Men Should Not Delay Weight Loss Surgery

Overweight women are up to four times more likely to seek bariatric surgery. When men approach doctors they are often older, more obese and with more health problems than women. In addition they face high risks if they delay weight loss surgery.

Mohammed Ali, senior author of a study at the University of California says “It is important for men to realize that obesity poses a serious threat to their health and lifespan,”he goes on to say. “A patient who is 100 pounds or more above his ideal body weight poses a therapeutic dilemma and should be referred to a surgeon who will likely recommend that he not delay weight loss surgery.”

In his study, published in Surgical Endoscopy, Ali collected data from 1,386 patients who had been evaluated for weight loss surgery between 2002 and 2006. The majority, 82 percent were Delay Weight Loss Surgeryfemale.

The study found that men and women were likely to be affected by problems such as diabetes, hypertension, elevated cholesterol, obstructive sleep apnia and gastro-oesophageal reflux disease, depression, back pain and other musculos-keletal problems and a combination of cardiovascular diseases.

Men tend to delay weight loss surgery

There were however, some distinctions between men and women. In the study men had:

  • More weight related conditions and serious weight related issues. An average of 4.54 and 3.7 serious conditions for men as opposed to 4.15 and 3.08 for women.
  • More likelihood of hypertension, 68.8 percent as opposed to 55.3 percent in women, obstructive sleep apnea, 71.9 percent vs 45.7 percent, and metabolic syndrome, 20.9 percent compared to 15.2 percent.
  • Higher body mass indexes, averaging 48.7 for men as opposed to 46.6 for women and more likely to have class IV obesity with a BMI of between 50 to 59.
  • Were two years older than women and more likely to be older than 50.
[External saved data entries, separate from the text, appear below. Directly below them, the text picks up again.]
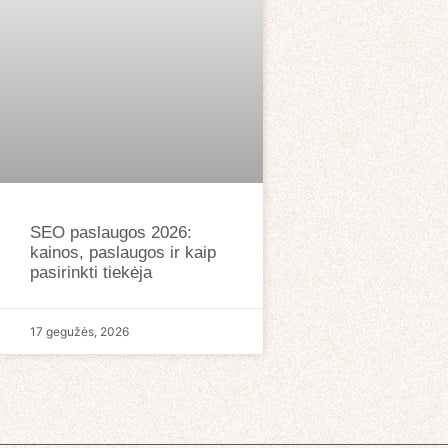
SEO paslaugos 2026:
kainos, paslaugos ir kaip
pasirinkti tiekėja
17 gegužės, 2026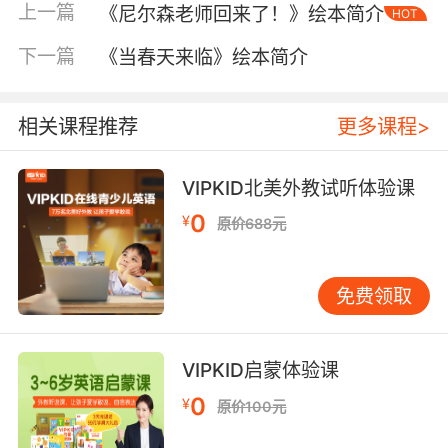
上一篇
《尼尔森老师回来了！》绘本简介
HOT
下一篇
《当春天来临》绘本简介
相关课程推荐
更多课程>
VIPKID北美外教试听体验课
0
¥
原价688元
内容简介
免费领取
@启发童书馆 精选国际大师名作绘本系列，适合
VIPKID启蒙体验课
0～12岁的儿童阅读。呆着呆着……长草了，呆着
0
¥
呆着……墙起来了，起波浪了，船也来了。接下来
原价100元
会是什么呢？父母读给孩子听的时候，一定会让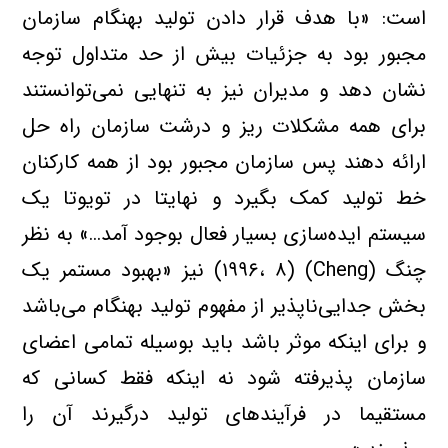
است: «با هدف قرار دادن توليد بهنگام سازمان
مجبور بود به جزئيات بيش از حد متداول توجه
نشان دهد و مديران نيز به تنهايي نمي‌توانستند
براي همه مشکلات ريز و درشت سازمان راه حل
ارائه دهند پس سازمان مجبور بود از همه کارکنان
خط توليد کمک بگيرد و نهايتا در تويوتا يک
سيستم ايده‌سازي بسيار فعال بوجود آمد…» به نظر
چنگ (Cheng) (۱۹۹۶، ۸) نيز «بهبود مستمر يک
بخش جدايي‌ناپذير از مفهوم توليد بهنگام مي‌باشد
و براي اينکه موثر باشد بايد بوسيله تمامي اعضاي
سازمان پذيرفته شود نه اينکه فقط کساني که
مستقيما در فرآيندهاي توليد درگيرند آن را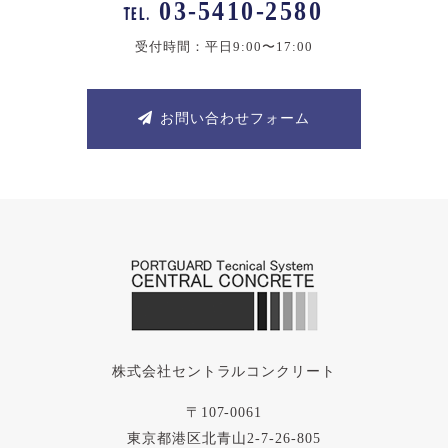
03-5410-2580
TEL.
受付時間：平日9:00〜17:00
お問い合わせフォーム
株式会社セントラルコンクリート
〒107-0061
東京都港区北青山2-7-26-805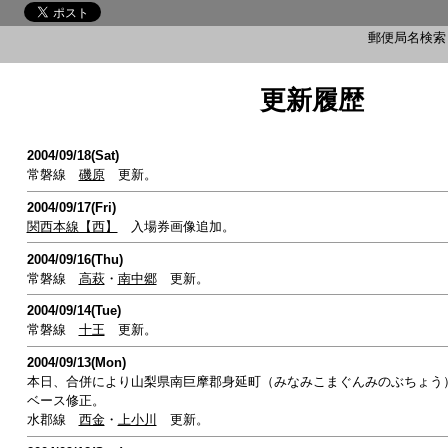
郵便局名検
更新履歴
2004/09/18(Sat)
常磐線
磯原
更新。
2004/09/17(Fri)
関西本線【西】
入場券画像追加。
2004/09/16(Thu)
常磐線
高萩
・
南中郷
更新。
2004/09/14(Tue)
常磐線
十王
更新。
2004/09/13(Mon)
本日、合併により山梨県南巨摩郡身延町（みなみこまぐんみのぶちょう
ベース修正。
水郡線
西金
・
上小川
更新。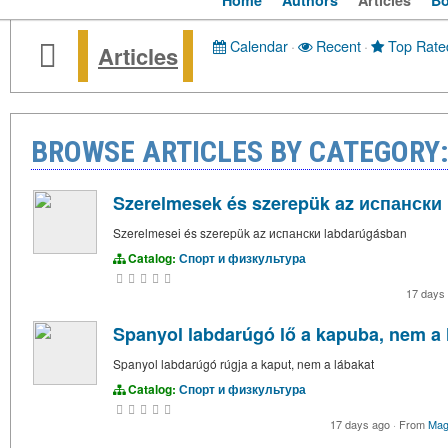
Home
Authors
Articles
B
Calendar
·
Recent
·
Top Rate
Articles
BROWSE ARTICLES BY CATEGORY
Szerelmesek és szerepük az испански
Szerelmesei és szerepük az испански labdarúgásban
Catalog:
Спорт и физкультура
17 days
Spanyol labdarúgó lő a kapuba, nem a 
Spanyol labdarúgó rúgja a kaput, nem a lábakat
Catalog:
Спорт и физкультура
17 days ago
·
From
Mag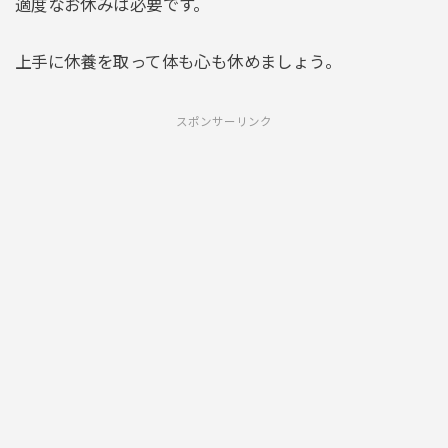
適度なお休みは必要です。
上手に休養を取って体も心も休めましょう。
スポンサーリンク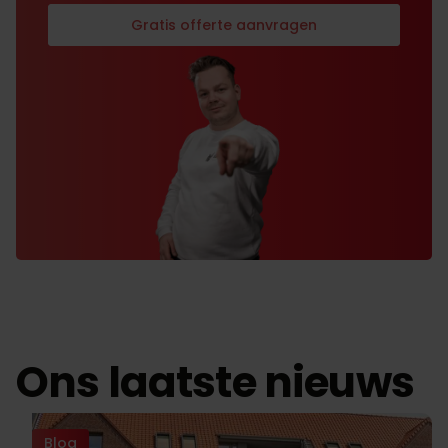
Gratis offerte aanvragen
Ons laatste nieuws
Blog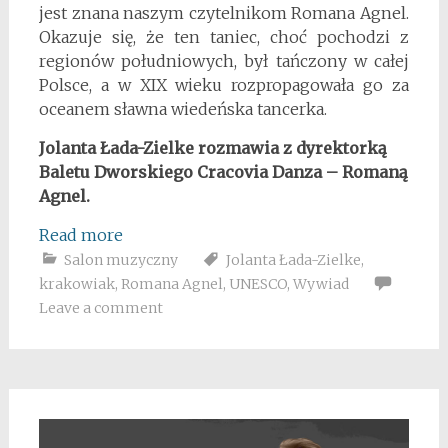
jest znana naszym czytelnikom Romana Agnel.
Okazuje się, że ten taniec, choć pochodzi z
regionów południowych, był tańczony w całej
Polsce, a w XIX wieku rozpropagowała go za
oceanem sławna wiedeńska tancerka.
Jolanta Łada-Zielke rozmawia z dyrektorką
Baletu Dworskiego Cracovia Danza – Romaną
Agnel.
Read more
Salon muzyczny
Jolanta Łada-Zielke
,
krakowiak
,
Romana Agnel
,
UNESCO
,
Wywiad
Leave a comment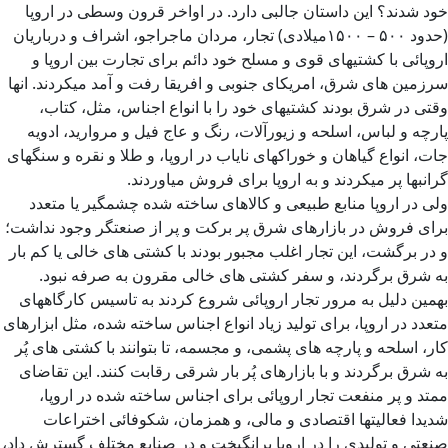
خود شدند؟ این داستان جالبی دارد. در اواخر قرون وسطی در اروپا
(حدود ۵۰۰ – ۱۵۰۰میلادی) تجار، مردان ماجراجو، اشراف و درباریان
اروپائی با کشتیهای قوی و مسلح خود دائم برای تجارت بین اروپا و
سرزمین های شرق، امریکای جنوبی و افریقا رفت و آمد میکردند. انها
وقتی در شرق بودند کشتیهای خود را با انواع اجناس، مثل، کتاب،
پارچه و لباس، اسلحه و زیورآلات، رنگ و عاج فیل و مروارید، ادویه
جات، انواع گیاهان و خوراکهای نایاب در اروپا، و طلا و نقره و سنگهای
گرانبها پر میکردند و به اروپا برای فروش میاوردند.
ولی در اروپا منابع طبیعی و کالاهای ساخته شده چشمگیر یا متعدد
برای فروش در بازارهای شرق پر برکت و پر از صنعتگر وجود نداشت؛
و در برگشت، این تجار اغلب مجبور بودند با کشتی های خالی یا کم بار
به شرق برگردند، و سفر کشتی های خالی مقرون به صرفه نبود.
بهمین دلیل به مرور تجار اروپائی شروع کردند به تاسیس کارگاههای
متعدد در اروپا، برای تولید زیاد انواع اجناس ساخته شده، مثل ابزارهای
کار، اسلحه و پارچه های پشمی، و مجسمه، تا بتوانند با کشتی های پُر
به شرق برگردند و با بازارهای پُر بار شرقی رقابت کنند. این تقاضای
ممتد و پر منفعت تجار اروپائی برای اجناس ساخته شده در اروپا،
شدیدا فعالیتها اقتصادی و مالی، و همزمان، شکوفائی اختراعات
صنعتی و تولیدی را در اروپا برانگیخت و در صنایع مختلف گسترش داد،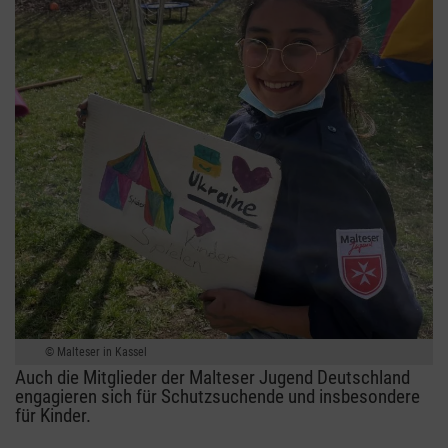
Malteser in Kassel
Auch die Mitglieder der Malteser Jugend Deutschland
engagieren sich für Schutzsuchende und insbesondere
für Kinder.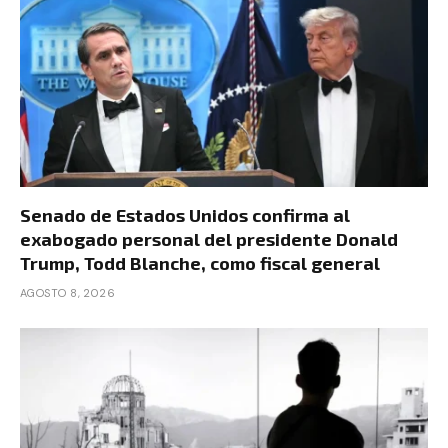
Senado de Estados Unidos confirma al
exabogado personal del presidente Donald
Trump, Todd Blanche, como fiscal general
AGOSTO 8, 2026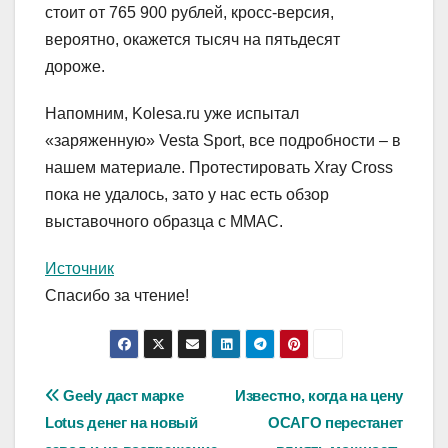
стоит от 765 900 рублей, кросс-версия,
вероятно, окажется тысяч на пятьдесят
дороже.
Напомним, Kolesa.ru уже испытал
«заряженную» Vesta Sport, все подробности – в
нашем материале. Протестировать Xray Cross
пока не удалось, зато у нас есть обзор
выставочного образца с ММАС.
Источник
Спасибо за чтение!
Навигация
Geely даст марке
Известно, когда на цену
Lotus денег на новый
ОСАГО перестанет
по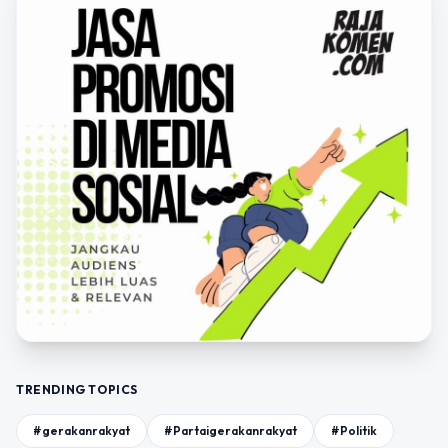
TRENDING TOPICS
#gerakanrakyat
#Partaigerakanrakyat
#Politik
Even though quality of life, health, lifespan and quality of life in general could be significantly improved as a result of bariatric surgery, the benefits must be measured against the potential dangers to the patient arising from complications after surgery.

He says “This risk would be significantly lessened if obese males were referred to bariatric surgeons before they develop serious disease complications,” He also says that risks would be significantly lessened if obese men were referred for bariatric treatment before they started to develop serious life threatening conditions. Ali’s analysiis was the first to explore gender issues associated with bariatric surgery and of the 930 patients involved in the study only 14.4 percent were men.